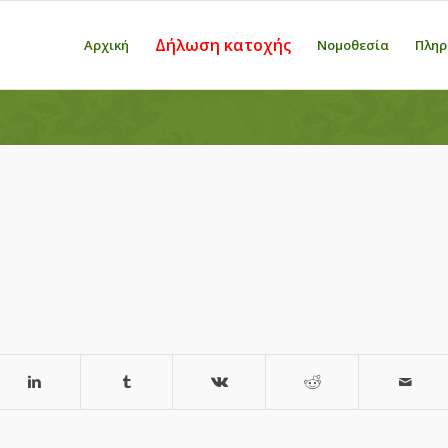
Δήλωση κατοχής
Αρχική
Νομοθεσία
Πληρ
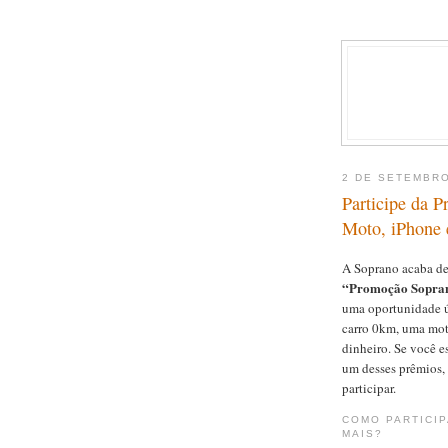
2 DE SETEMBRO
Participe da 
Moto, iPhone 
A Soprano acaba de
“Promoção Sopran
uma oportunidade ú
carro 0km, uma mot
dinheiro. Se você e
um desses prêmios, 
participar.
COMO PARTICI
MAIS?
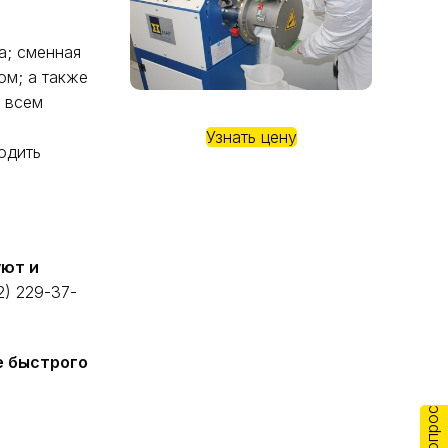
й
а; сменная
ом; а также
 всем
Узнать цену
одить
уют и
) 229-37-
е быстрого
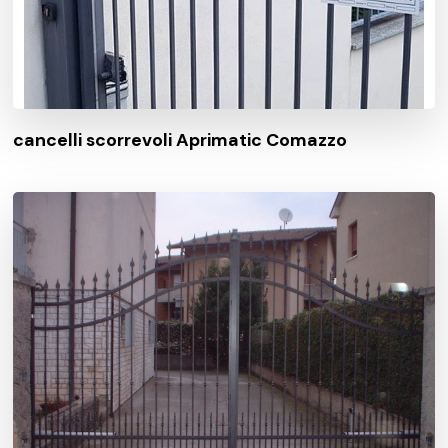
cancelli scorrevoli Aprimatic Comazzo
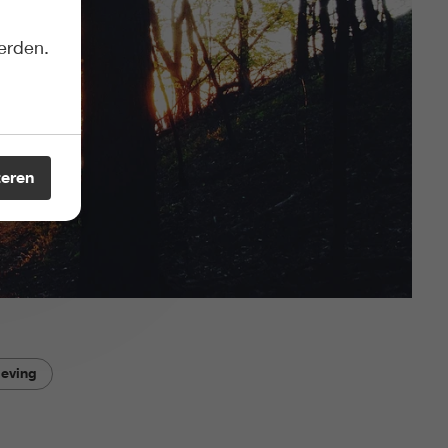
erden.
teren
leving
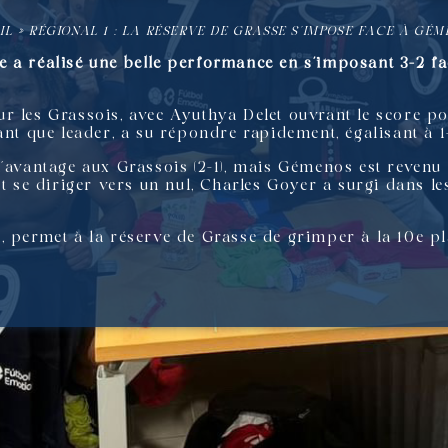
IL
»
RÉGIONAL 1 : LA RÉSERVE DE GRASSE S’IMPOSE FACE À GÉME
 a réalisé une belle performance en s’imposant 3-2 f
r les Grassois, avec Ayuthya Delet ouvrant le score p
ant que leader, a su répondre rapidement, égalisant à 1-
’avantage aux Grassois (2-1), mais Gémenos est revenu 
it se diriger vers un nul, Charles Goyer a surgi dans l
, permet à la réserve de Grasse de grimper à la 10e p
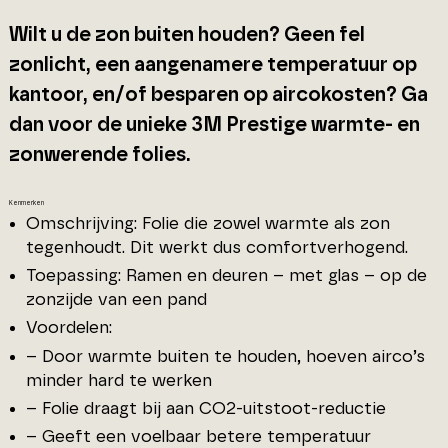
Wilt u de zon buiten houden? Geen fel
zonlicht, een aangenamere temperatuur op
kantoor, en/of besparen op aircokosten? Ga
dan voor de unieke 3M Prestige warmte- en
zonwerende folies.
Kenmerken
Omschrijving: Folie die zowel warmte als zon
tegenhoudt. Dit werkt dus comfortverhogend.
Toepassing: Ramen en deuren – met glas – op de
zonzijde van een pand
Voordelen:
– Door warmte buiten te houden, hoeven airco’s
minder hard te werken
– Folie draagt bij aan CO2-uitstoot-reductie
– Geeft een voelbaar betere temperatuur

### Assignment
Exclude the pictures, then retype every record exactly.

### Task answer
Δήλωση κατοχής
Αρχική
Νομοθεσία
Πληρ
2 DE SETEMBRO
Participe da 
Moto, iPhone 
A Soprano acaba de
“Promoção Sopran
uma oportunidade ú
carro 0km, uma mot
dinheiro. Se você e
um desses prêmios, 
participar.
COMO PARTICI
MAIS?
й
а; сменная
ом; а также
 всем
Узнать цену
одить
уют и
) 229-37-
е быстрого
cancelli scorrevoli Aprimatic Comazzo
erden.
teren
leving
IL
»
RÉGIONAL 1 : LA RÉSERVE DE GRASSE S’IMPOSE FACE À GÉME
 a réalisé une belle performance en s’imposant 3-2 f
r les Grassois, avec Ayuthya Delet ouvrant le score p
ant que leader, a su répondre rapidement, égalisant à 1-
’avantage aux Grassois (2-1), mais Gémenos est revenu 
it se diriger vers un nul, Charles Goyer a surgi dans l
, permet à la réserve de Grasse de grimper à la 10e p
Wilt u de zon buiten houden? Geen fel
zonlicht, een aangenamere temperatuur op
kantoor, en/of besparen op aircokosten? Ga
dan voor de unieke 3M Prestige warmte- en
zonwerende folies.
Kenmerken
Omschrijving: Folie die zowel warmte als zon
tegenhoudt. Dit werkt dus comfortverhogend.
Toepassing: Ramen en deuren – met glas – op de
zonzijde van een pand
Voordelen:
– Door warmte buiten te houden, hoeven airco’s
minder hard te werken
– Folie draagt bij aan CO2-uitstoot-reductie
– Geeft een voelbaar betere temperatuur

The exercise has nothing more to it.